Sochi: The initial strategy has backfired and it's time for Viswanathan Anand to reconcile and come out with fresh ideas to recover the lost ground in the World Chess Championship match against holder Magnus Carlsen on Tuesday.
On what turned out to be a pretty bad day in office, five-time world champion Anand went down rather tamely in the second game yesterday and now trails 0.5-1.5 in the 12-game match.
Anand's body language also suggested that the king is currently down especially in the light of the fact that the opening had gone quite well for the Indian ace in both the games.

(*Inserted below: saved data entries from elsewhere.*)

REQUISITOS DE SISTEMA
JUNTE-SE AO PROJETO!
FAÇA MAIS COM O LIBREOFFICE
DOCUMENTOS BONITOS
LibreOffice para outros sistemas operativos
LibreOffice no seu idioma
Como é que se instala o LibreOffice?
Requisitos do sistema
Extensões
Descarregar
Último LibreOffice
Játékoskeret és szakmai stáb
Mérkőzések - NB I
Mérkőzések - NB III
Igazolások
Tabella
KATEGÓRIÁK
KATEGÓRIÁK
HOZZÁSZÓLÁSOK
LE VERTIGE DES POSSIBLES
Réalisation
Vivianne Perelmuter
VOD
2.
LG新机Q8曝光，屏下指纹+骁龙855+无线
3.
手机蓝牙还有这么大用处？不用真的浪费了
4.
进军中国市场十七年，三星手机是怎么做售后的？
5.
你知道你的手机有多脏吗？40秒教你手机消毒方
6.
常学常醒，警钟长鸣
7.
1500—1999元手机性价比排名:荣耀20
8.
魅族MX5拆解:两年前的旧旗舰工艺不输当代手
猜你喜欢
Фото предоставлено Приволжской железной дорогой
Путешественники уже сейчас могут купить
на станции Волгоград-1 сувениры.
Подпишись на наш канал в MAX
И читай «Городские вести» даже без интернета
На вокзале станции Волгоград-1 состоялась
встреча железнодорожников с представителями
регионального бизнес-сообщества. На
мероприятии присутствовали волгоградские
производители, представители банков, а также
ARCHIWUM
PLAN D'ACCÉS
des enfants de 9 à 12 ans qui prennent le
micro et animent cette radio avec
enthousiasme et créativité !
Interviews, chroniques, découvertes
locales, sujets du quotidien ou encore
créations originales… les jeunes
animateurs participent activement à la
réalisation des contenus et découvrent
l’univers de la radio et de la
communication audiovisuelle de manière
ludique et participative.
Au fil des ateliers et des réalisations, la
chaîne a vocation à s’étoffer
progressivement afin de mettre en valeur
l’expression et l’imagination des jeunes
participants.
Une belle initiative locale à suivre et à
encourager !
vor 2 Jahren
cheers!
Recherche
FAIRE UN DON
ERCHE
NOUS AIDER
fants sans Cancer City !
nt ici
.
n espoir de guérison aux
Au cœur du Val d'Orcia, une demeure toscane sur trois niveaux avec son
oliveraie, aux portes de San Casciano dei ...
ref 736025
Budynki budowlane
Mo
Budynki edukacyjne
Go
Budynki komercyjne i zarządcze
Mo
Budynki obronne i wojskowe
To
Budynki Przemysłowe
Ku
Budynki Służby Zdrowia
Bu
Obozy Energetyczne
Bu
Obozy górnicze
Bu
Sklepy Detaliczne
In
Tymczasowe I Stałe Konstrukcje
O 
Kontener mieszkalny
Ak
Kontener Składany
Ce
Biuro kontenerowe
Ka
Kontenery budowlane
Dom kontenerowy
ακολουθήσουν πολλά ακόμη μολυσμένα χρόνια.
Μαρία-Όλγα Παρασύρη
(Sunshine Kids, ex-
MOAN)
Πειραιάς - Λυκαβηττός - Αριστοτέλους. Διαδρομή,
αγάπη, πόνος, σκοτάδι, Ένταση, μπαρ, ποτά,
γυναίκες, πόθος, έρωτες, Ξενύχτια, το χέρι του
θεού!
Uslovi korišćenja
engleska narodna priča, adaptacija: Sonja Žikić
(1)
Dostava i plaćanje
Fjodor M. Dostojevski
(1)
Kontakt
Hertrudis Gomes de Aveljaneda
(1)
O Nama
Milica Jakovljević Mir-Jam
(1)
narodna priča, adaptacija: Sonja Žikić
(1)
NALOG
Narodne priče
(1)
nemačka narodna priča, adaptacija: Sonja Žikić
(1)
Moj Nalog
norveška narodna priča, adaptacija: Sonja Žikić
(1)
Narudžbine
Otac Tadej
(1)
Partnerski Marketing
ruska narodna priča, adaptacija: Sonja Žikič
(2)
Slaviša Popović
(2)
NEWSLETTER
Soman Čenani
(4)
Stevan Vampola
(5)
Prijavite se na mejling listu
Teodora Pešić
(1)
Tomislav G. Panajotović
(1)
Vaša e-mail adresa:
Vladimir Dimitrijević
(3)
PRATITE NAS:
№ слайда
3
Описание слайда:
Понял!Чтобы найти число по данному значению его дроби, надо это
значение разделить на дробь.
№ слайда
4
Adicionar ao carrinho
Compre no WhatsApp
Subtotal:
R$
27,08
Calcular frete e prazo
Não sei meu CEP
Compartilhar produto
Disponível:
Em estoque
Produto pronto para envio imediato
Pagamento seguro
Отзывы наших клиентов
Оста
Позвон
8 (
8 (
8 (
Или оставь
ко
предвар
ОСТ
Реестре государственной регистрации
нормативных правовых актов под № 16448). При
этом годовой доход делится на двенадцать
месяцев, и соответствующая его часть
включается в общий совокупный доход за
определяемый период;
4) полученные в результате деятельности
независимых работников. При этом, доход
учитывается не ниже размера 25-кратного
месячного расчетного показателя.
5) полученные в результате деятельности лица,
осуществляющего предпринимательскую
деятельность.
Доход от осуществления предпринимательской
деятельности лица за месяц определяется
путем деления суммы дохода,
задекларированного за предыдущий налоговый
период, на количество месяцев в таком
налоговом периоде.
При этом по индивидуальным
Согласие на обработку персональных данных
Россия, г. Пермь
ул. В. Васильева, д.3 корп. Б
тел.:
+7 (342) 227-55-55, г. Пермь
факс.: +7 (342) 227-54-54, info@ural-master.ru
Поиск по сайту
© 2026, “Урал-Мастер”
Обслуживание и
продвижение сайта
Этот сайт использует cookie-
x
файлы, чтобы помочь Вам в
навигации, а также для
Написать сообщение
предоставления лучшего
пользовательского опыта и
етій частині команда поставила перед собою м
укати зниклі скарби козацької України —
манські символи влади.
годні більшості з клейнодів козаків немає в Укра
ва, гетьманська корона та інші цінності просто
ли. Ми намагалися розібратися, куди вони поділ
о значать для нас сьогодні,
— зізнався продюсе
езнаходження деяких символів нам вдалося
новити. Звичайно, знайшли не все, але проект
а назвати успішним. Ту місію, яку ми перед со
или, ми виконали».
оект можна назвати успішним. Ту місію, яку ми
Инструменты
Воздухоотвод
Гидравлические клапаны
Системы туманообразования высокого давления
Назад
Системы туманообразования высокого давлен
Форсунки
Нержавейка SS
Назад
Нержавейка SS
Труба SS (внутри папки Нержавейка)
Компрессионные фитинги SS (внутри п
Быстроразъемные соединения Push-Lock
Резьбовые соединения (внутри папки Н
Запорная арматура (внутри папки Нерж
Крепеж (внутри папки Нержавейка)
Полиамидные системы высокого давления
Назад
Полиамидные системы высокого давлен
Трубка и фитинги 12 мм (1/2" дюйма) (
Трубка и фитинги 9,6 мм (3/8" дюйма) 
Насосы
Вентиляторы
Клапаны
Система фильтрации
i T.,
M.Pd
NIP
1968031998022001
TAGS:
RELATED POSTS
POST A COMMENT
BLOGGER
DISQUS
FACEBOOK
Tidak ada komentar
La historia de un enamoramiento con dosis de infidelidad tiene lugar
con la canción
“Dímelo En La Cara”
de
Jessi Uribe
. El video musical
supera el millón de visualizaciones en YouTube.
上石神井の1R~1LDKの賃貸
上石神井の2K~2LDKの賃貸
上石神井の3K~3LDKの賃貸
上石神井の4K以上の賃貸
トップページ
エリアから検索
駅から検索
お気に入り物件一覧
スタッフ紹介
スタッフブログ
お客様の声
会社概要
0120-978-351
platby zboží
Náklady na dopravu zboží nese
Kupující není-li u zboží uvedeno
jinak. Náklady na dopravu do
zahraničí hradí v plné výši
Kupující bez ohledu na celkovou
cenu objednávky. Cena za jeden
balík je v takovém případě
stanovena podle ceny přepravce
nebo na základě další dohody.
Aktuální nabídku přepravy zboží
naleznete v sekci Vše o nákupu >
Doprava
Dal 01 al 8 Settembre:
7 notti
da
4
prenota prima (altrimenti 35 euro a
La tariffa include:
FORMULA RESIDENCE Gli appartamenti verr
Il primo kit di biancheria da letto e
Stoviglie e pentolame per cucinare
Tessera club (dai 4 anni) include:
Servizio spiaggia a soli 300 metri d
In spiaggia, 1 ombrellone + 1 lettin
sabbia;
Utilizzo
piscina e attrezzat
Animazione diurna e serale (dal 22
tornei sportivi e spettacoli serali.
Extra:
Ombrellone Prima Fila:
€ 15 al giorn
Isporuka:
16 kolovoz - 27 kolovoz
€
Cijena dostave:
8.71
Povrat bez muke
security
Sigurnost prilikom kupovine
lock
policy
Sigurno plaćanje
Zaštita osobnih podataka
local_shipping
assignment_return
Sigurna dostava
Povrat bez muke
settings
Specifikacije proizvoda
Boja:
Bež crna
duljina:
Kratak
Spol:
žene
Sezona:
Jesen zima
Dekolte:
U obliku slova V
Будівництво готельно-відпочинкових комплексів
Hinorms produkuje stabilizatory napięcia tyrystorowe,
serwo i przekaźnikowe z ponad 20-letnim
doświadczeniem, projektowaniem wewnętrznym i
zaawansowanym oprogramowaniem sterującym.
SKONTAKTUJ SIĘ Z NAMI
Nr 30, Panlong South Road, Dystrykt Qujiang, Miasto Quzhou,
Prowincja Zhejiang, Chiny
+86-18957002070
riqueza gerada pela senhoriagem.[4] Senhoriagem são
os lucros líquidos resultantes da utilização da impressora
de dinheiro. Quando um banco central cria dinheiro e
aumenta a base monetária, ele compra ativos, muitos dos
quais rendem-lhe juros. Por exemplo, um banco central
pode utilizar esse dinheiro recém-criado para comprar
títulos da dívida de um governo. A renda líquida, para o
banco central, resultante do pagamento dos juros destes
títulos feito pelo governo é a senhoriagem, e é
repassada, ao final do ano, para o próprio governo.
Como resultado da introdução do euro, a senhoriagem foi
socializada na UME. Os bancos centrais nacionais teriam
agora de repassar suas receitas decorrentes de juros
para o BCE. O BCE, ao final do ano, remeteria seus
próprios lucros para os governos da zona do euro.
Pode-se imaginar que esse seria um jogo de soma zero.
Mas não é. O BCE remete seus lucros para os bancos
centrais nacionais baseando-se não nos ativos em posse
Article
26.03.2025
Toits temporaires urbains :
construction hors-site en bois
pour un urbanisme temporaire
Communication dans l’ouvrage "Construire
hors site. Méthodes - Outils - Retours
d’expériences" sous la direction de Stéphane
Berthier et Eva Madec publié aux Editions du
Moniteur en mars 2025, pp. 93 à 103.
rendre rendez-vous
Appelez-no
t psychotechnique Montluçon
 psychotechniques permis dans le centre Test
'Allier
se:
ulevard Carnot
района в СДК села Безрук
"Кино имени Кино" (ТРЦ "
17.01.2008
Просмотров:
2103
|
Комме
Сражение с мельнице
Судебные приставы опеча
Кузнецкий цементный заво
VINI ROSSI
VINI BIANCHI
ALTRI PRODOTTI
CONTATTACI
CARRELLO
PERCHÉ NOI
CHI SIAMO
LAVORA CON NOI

However, as was the case in the last world championship match, Carlsen tuned the position of both games to his liking after some time and while Anand salvaged a half point in the first game, in the second he never got a chance.
Anand looked more tentative than Carlsen and it was hesitation that cost him dearly in the second game.
"I didn't quite look at it that way, in terms of the hour, I kept hesitating between the queen and Bishop move. Even then it's not catastrophic there are many moments after that but may be the slip up had started already," Anand mentioned candidly in the post-game conference when asked about a possible slip-up in the third hour.
To his credit, Carlsen was at his best and did what he has mastered against top class opponents. An innocuous opening reached a level middle game and then the complexities stared to burden Anand to the extent that he fumbled and produced a rare blunder. This was clearly caused by sustained pressure by the Norwegian.
While giving his thought on the game Carlsen did not mince words on his choice.
"We have an equal but playable position, that's ok by me," he said.
"There was not too much going on to be honest, I thought I might have a slight initiative when I got my rook life I was feeling more optimistic, if black has to go for the set-up (in the game) then it's clear that something has gone pretty seriously wrong," Carlsen said when asked about his opinion.
On his general strategy also Carlsen was forthcoming.
"I just tried to put him under pressure, I don't know if I played the most accurate way, I think he could certainly have defended better, you cannot win in chess without mistakes, you got to play well to induce those," he said.
In the last world championship match, Anand had drawn four before losing the fifth game. The speed king of chess will have to not only stop further damage but also seek a quick cruise control to stage a comeback in the match. In the third game tomorrow Anand will play with white pieces.